SIM-Sync: From Certifiably Optimal Synchronization over the 3D Similarity Group to Scene Reconstruction with Learned Depth

This paper presents SIM-Sync, a certifiably optimal algorithm that estimates camera trajectory and 3D scene structure directly from multiview image keypoints. SIM-Sync fills the gap between pose graph optimization and bundle adjustment; the former admits efficient global optimization but requires relative pose measurements and the latter directly consumes image keypoints but is difficult to optimize globally (due to camera projective geometry). The bridge to this gap is a pretrained depth prediction network. Given a graph with nodes representing monocular images taken at unknown camera poses and edges containing pairwise image keypoint correspondences, SIM-Sync first uses a pretrained depth prediction network to lift the 2D keypoints into 3D scaled point clouds, where the scaling of the per-image point cloud is unknown due to the scale ambiguity in monocular depth prediction. SIM-Sync then seeks to synchronize jointly the unknown camera poses and scaling factors (i.e., over the 3D similarity group). The SIM-Sync formulation, despite nonconvex, allows designing an efficient certifiably optimal solver that is almost identical to the SE-Sync algorithm. We demonstrate the tightness, robustness, and practical usefulness of SIM-Sync in both simulated and real experiments. In simulation, we show (i) SIM-Sync compares favorably with SE-Sync in scale-free synchronization, and (ii) SIM-Sync can be used together with robust estimators to tolerate a high amount of outliers. In real experiments, we show (a) SIM-Sync achieves similar performance as Ceres on bundle adjustment datasets, and (b) SIM-Sync performs on par with ORB-SLAM3 on the TUM dataset with zero-shot depth prediction.
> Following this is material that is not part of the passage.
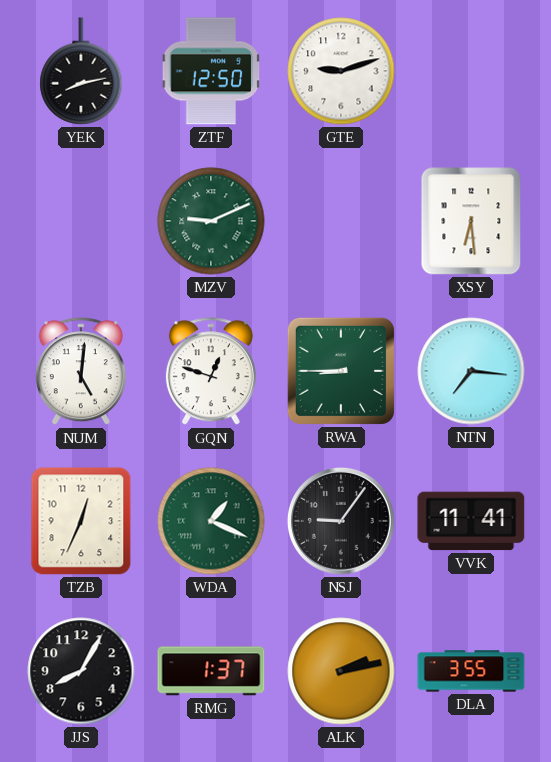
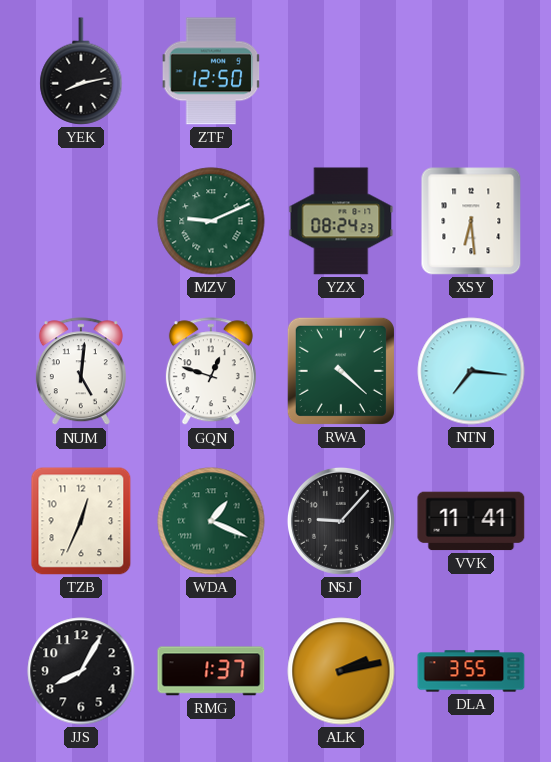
GTE: 9:12 -> none
YZX: none -> 08:24
RWA: 8:45 -> 4:22
NSJ: 9:06 -> 9:07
翻译：摘要：本文提出SIM-Sync，一种直接从多视图图像关键点估计相机轨迹和3D场景结构的可证最优算法。SIM-Sync填补了位姿图优化与光束法平差之间的空白：前者可实现高效全局优化但需相对位姿测量，后者虽直接消耗图像关键点却难以进行全局优化（因相机投影几何特性）。填补这一空白的桥梁是预训练深度预测网络。给定一个图结构，其节点表示未知相机位姿下的单目图像，边包含成对图像关键点对应关系，SIM-Sync首先利用预训练深度预测网络将2D关键点提升为3D缩放点云，其中每幅图像点云的缩放因子因单目深度预测的尺度模糊性而未知。随后SIM-Sync旨在联合同步未知相机位姿与缩放因子（即在3D相似群上）。尽管SIM-Sync的数学表述是非凸的，但仍可设计出与SE-Sync算法几乎相同的可证最优高效求解器。我们在仿真与真实实验中验证了SIM-Sync的紧致性、鲁棒性及实践价值。仿真实验表明：（i）在无尺度同步任务中SIM-Sync性能优于SE-Sync；（ii）SIM-Sync可配合鲁棒估计器耐受高比例异常值。真实实验显示：（a）在光束法平差数据集上SIM-Sync性能与Ceres相当；（b）结合零样本深度预测时，SIM-Sync在TUM数据集上表现与ORB-SLAM3持平。